As we approach the Internet of things, more and more things are keeping tabs on me. My toaster is watching me, and the blender is looking at me funny.
Increasingly companies that collect data will have to have robust privacy policies about what they collect and store, who they share it with, and what each of these entities will do with the information. But companies should also disclose what they will do when they receive a subpoena, demand, request or other process for the production of information about you. And most companies simply say that they will “comply” with lawful orders. What is missing from these policies is a discussion of how, when, where and the extent to which they will “comply” and whether or not they will provide you with notice of the subpoena so you can object to the compliance.
So the cops want to know what you are doing. They go to Yahoo!, Facebook, Google, Instagram, Comcast, Twitter and a dozen other Internet based companies and serve them with a grand jury subpoena for information about your activities. You know, what you post, what you read, your activity logs, your email header and tracking information, your IP addresses, as well as the contents of communications sent and received. And they have a grand jury subpoena or other legal process. So what happens now?
Every privacy policy has either an express or implied provision that the entity holding the data will comply with lawful subpoenas or demands for information. It doesn’t matter if they wrote it in their policies, they have to comply. As the Grateful Dead pointed out, “If you’ve got a warrant, I guess you’re going to come in…” The policies relate to “lawful” subpoenas and demands, including emergency demands based on exigent circumstances.
But here’s the problem.
When your ISP, provider, social networking site, or whatever gets the subpoena or demand (whether from law enforcement, intelligence, administrative or regulatory agencies, or from your ex wife’s no good rotten shyster lawyer) what do they do?
Most policies don’t say.
Google’s policy notes:
“Respect for the privacy and security of data you store with Google underpins our approach to complying with these legal requests. When we receive such a request, our team reviews the request to make sure it satisfies legal requirements and Google’s policies. Generally speaking, for us to comply, the request must be made in writing, signed by an authorized official of the requesting agency and issued under an appropriate law. If we believe a request is overly broad, we’ll seek to narrow it. We notify users about legal demands when appropriate, unless prohibited by law or court order.”
Comcast’s policy notes:
“Typically, upon receipt of a properly and timely (within 6 months) submitted valid and statutorily authorized legal request, Comcast can supply the subscriber’s name, address, telephone number, email accounts, Comcast account number and current account status.”

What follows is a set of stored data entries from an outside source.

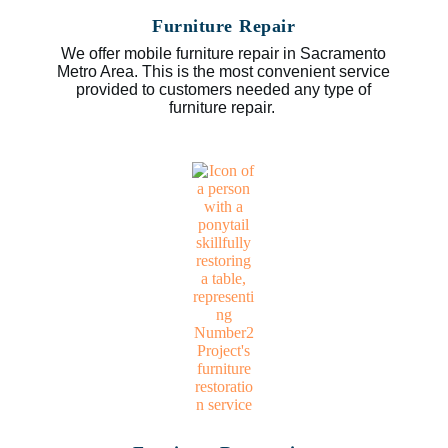
Furniture Repair
We offer mobile furniture repair in Sacramento
Metro Area. This is the most convenient service
provided to customers needed any type of
furniture repair.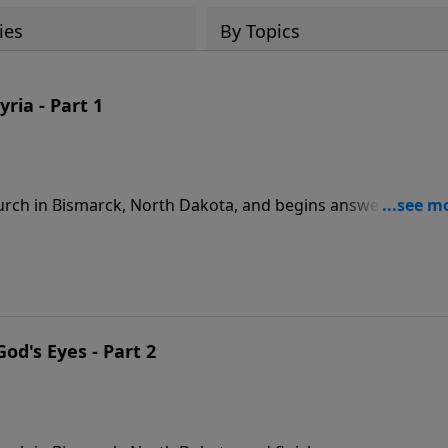
ies
By Topics
ria - Part 1
rch in Bismarck, North Dakota, and begins answering
9
od's Eyes - Part 2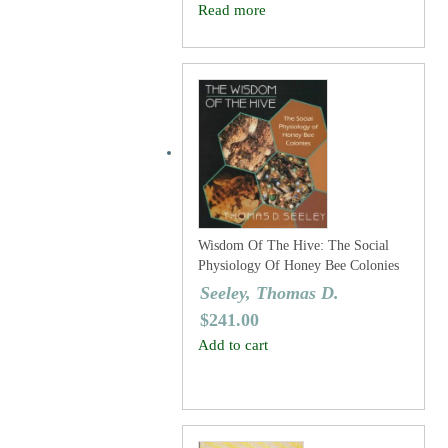
Read more
Wisdom Of The Hive: The Social
Physiology Of Honey Bee Colonies
Seeley, Thomas D.
$
241.00
Add to cart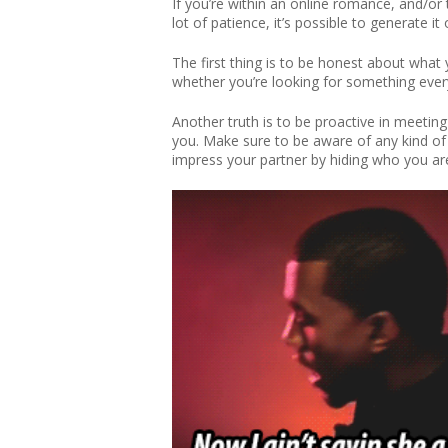
If you’re within an online romance, and/or 
lot of patience, it’s possible to generate 
The first thing is to be honest about what 
whether you’re looking for something ever
Another truth is to be proactive in meeting
you. Make sure to be aware of any kind of re
impress your partner by hiding who you are.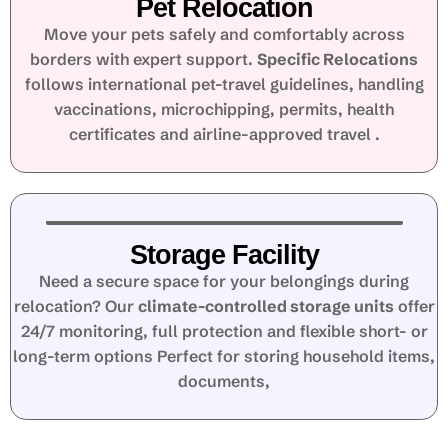
Pet Relocation
Move your pets safely and comfortably across
borders with expert support.
Specific Relocations
follows international pet-travel guidelines, handling
vaccinations, microchipping, permits, health
certificates and airline-approved travel .
Storage Facility
Need a secure space for your belongings during
relocation? Our
climate-controlled storage units
offer
24/7 monitoring, full protection and flexible short- or
long-term options Perfect for storing household items,
documents,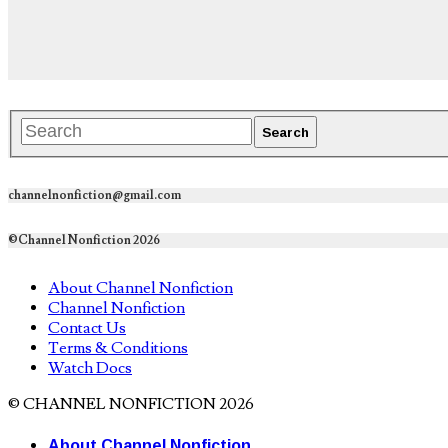
channelnonfiction@gmail.com
©Channel Nonfiction 2026
About Channel Nonfiction
Channel Nonfiction
Contact Us
Terms & Conditions
Watch Docs
© CHANNEL NONFICTION 2026
About Channel Nonfiction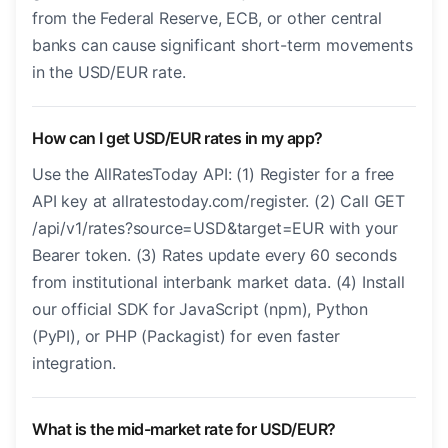
from the Federal Reserve, ECB, or other central
banks can cause significant short-term movements
in the USD/EUR rate.
How can I get USD/EUR rates in my app?
Use the AllRatesToday API: (1) Register for a free
API key at allratestoday.com/register. (2) Call GET
/api/v1/rates?source=USD&target=EUR with your
Bearer token. (3) Rates update every 60 seconds
from institutional interbank market data. (4) Install
our official SDK for JavaScript (npm), Python
(PyPI), or PHP (Packagist) for even faster
integration.
What is the mid-market rate for USD/EUR?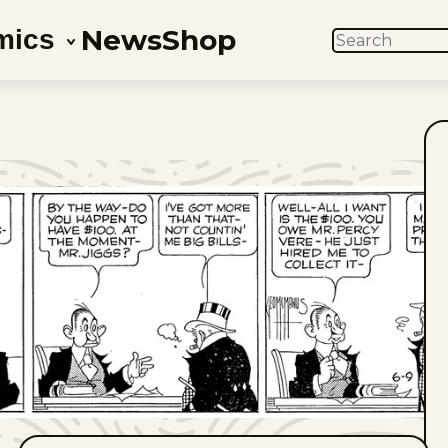
News
Shop
mics
SEARCH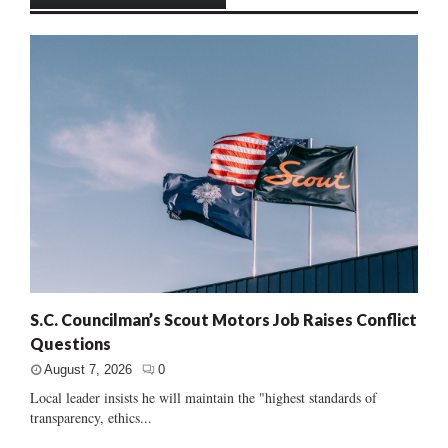
S.C. Councilman’s Scout Motors Job Raises Conflict
Questions
August 7, 2026
0
Local leader insists he will maintain the "highest standards of
transparency, ethics...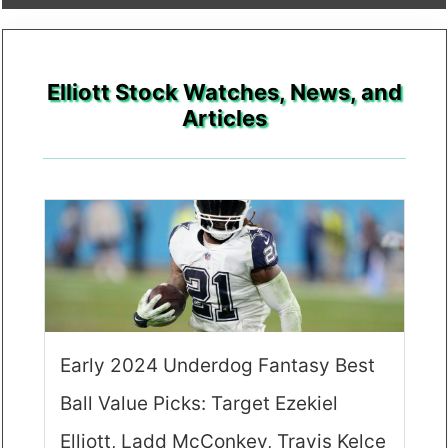
Elliott Stock Watches, News, and
Articles
Early 2024 Underdog Fantasy Best
Ball Value Picks: Target Ezekiel
Elliott, Ladd McConkey, Travis Kelce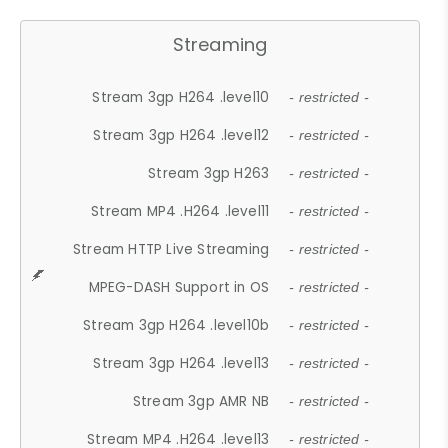
Streaming
Stream 3gp H264 .level10
- restricted -
Stream 3gp H264 .level12
- restricted -
Stream 3gp H263
- restricted -
Stream MP4 .H264 .level11
- restricted -
Stream HTTP Live Streaming
- restricted -
MPEG-DASH Support in OS
- restricted -
Stream 3gp H264 .level10b
- restricted -
Stream 3gp H264 .level13
- restricted -
Stream 3gp AMR NB
- restricted -
Stream MP4 .H264 .level13
- restricted -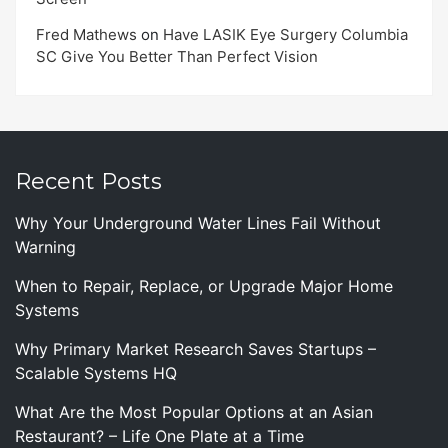
Fred Mathews
on
Have LASIK Eye Surgery Columbia
SC Give You Better Than Perfect Vision
Recent Posts
Why Your Underground Water Lines Fail Without
Warning
When to Repair, Replace, or Upgrade Major Home
Systems
Why Primary Market Research Saves Startups –
Scalable Systems HQ
What Are the Most Popular Options at an Asian
Restaurant? – Life One Plate at a Time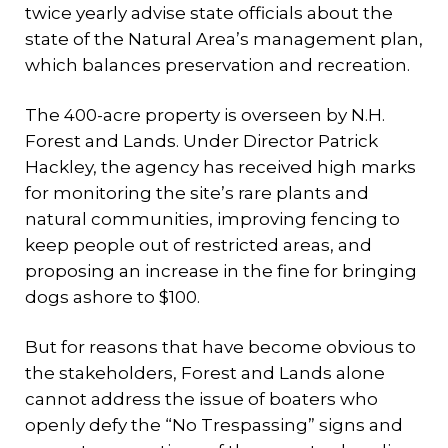
twice yearly advise state officials about the
state of the Natural Area’s management plan,
which balances preservation and recreation.
The 400-acre property is overseen by N.H.
Forest and Lands. Under Director Patrick
Hackley, the agency has received high marks
for monitoring the site’s rare plants and
natural communities, improving fencing to
keep people out of restricted areas, and
proposing an increase in the fine for bringing
dogs ashore to $100.
But for reasons that have become obvious to
the stakeholders, Forest and Lands alone
cannot address the issue of boaters who
openly defy the “No Trespassing” signs and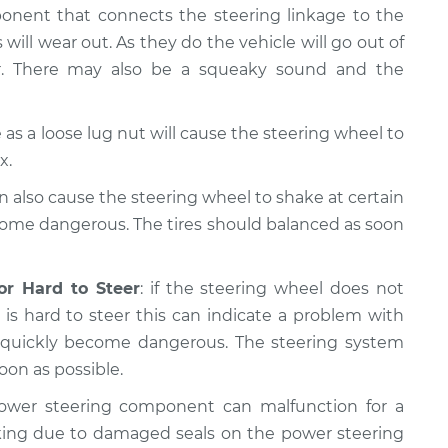
ponent that connects the steering linkage to the
 will wear out. As they do the vehicle will go out of
er. There may also be a squeaky sound and the
as a loose lug nut will cause the steering wheel to
x.
n also cause the steering wheel to shake at certain
come dangerous. The tires should balanced as soon
or Hard to Steer
: if the steering wheel does not
is hard to steer this can indicate a problem with
n quickly become dangerous. The steering system
oon as possible.
ower steering component can malfunction for a
king due to damaged seals on the power steering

The policies of various phone companies (including mobile providers) discuss how to format and serve demands, and note that things like:
“The AT&T Wireless (AW) National Subpoena and Court Order Compliance Center (NSCC) is a team of specialized, wireless subpoena and court order compliance professionals focused on providing law enforcement, officers of the court, Public Safety Answering Points and other legal contacts with the best possible customer service in the wireless industry. The NSCC … currently responds to all AWS subpoena, search warrant and court ordered requests nationwide for customer records. The goal of this team is to comply with civil and criminal process and provide assistance to federal, state and local law enforcement agencies, attorneys, and customers pursuant to that process. At the same time, the team must ensure that they adhere to all applicable state and federal laws and that they protect the privacy of AW’s customers.”
What is missing is an indication of whether and when you will be notified of the demand. This is critically important because you cannot know whether your privacy has been or is about to be invaded unless you know that a demand for information about you has been made. In general, you should have the right to know (and to object) if someone has demanded your information. The default position should be that you get notified BEFORE the information is produced. This is true because the information sought may be protected from disclosure by privilege or other legal protection, because the information may be protected because of a trade secret, nondisclosure or confidentiality agreement, because the organization seeking the information may have a bias or jurisdictional issue that renders the order or demand improper or illegal, or simply because, well, it’s YOUR information.
Companies like Twitter make disclosure to the customer the default position. Their law enforcement guide states simply:
“Will Twitter Notify Users of Requests for Account Information?
“Yes. Twitter’s policy is to notify users of requests for their information prior to disclosure unless we are prohibited from doing so by statute or court order (e.g., an order under 18 U.S.C. § 2705(b)).”
That’s pretty straightforward. But it could go further. If the government seeks and obtains a sealing order preventing disclosure, the ISP or other entity should challenge the sealing order unless the government can demonstrate to the party holding the information that there is a good reason (more than just, hey – if they knew we were investigating it would be bad for the cops) to keep the fact that data was requested from the customer.
Federal rules relating to search warrants require the cops to notify the subject that a search has occurred and to provide an inventory of what has been seized – even if the search is conducted electronically. There are specific rules for delaying the notification in particular cases, but the default position is, if the cops search your data, you should know about it.
Unfortunately, with massive amounts of data in the cloud and in the hands of third parties, not only don’t consumers know if data about them is safe, they don’t know if it has been ponied over to others. That needs to change. You should know when anyone – and that includes cops and spies – access or use your data. Unless there is a very good reason to keep it secret, and even then, only for a limited period of time. And that protects both the cops and the consumers.